* **Task instructions**
Show all lines from the data that include the word "things".

* **Extracted entries**
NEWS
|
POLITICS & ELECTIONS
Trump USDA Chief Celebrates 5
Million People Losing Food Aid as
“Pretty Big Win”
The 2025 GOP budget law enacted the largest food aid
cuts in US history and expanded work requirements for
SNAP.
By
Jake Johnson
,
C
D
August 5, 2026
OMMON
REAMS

--

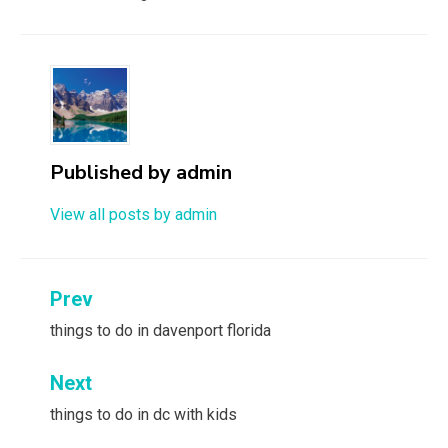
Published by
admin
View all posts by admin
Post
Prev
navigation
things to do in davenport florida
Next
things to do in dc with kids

* **Exercise response**
things to do in davenport florida
things to do in dc with kids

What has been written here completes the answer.